05 October 2016 15:47:41 IST

Don’t miss the ‘missed call’ strategy!

Leverage this human-powered call to action to market your product

“When I reach, I will give you a missed call Madam,” my driver tells me. This strange form of communication between us has been the practice for a couple of years.

Not saying anything says a lot; that is, by just dialling my number and disconnecting before I pick it up, he conveys the message that he has reached. This also happens between my maid and me, and among my friends and even office colleagues. It’s just a very convenient, yet personal, way of conveying that you want to communicate, or have reached somewhere. But what is the larger significance of this missed call phenomenon? And how can marketers use it to their advantage?

Cell-phone user base

India is the second largest base for cell phone subscribers (over a billion), with the leader being China. In 2015, India overtook the US, where mobile services are highly affordable. But that may not be the case in India where, according to recent Census data, 75 per cent of the population earns less than ₹5,000 ($75) a month.

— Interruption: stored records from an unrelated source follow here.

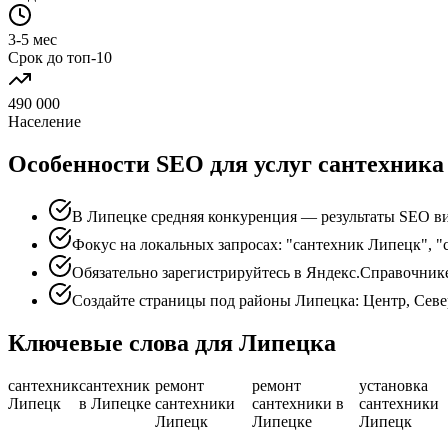
3-5 мес
Срок до топ-10
490 000
Население
Особенности SEO для услуг сантехника
В Липецке средняя конкуренция — результаты SEO ви
Фокус на локальных запросах: "сантехник Липецк", "
Обязательно зарегистрируйтесь в Яндекс.Справочник
Создайте страницы под районы Липецка: Центр, Севе
Ключевые слова для Липецка
сантехник
сантехник
ремонт
ремонт
установка
Липецк
в Липецке
сантехники
сантехники в
сантехники
Липецк
Липецке
Липецк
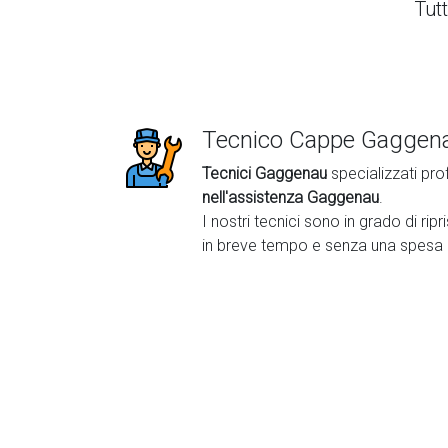
Tutt
Tecnico Cappe Gaggena
Tecnici Gaggenau
specializzati pro
nell'assistenza Gaggenau
.
I nostri tecnici sono in grado di ri
in breve tempo e senza una spesa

In spite of this, mobile usage has picked up exponentially, thanks to the crash in the prices of mobile handsets. It may be surprising to know that even US-based Apple is planning to recycle its phones and sell them in India at a much lower cost.

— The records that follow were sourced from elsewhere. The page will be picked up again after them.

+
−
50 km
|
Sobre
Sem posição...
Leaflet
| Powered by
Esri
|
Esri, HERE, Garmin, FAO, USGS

The second reason for the pick-up in mobile phone usage could be the ‘missed call’ phenomenon, one that exists in other countries too. For example, there is the ‘miskol’ in the Philippines, the ‘beep’ in Africa, ‘memancing’ in Indonesia, and the ‘flashcall’ in Pakistan. In the era of Facebook and WhatsApp, one can connect freely without using talktime, but that requires smartphones, access to mobile internet and technology skills.

With a large number of Indians still using feature phones and not smartphones, the missed call is an economical and wide-reaching mechanism of communication.

Marketing campaign

The ‘missed call’ enables businesses to run marketing campaigns. A consumer calls a number, hangs up and then receives a call back or an SMS sharing the information requested. While big companies use it to capture consumer contacts to solicit business or relationship building at a later stage, smaller, localised initiatives and firms — such as cancer-detection centres, state government tuberculosis prevention campaigns, gyms, private schools and colleges, NGOs, and the like — have a phone number to give a missed call to featured prominently in their print and TV ads.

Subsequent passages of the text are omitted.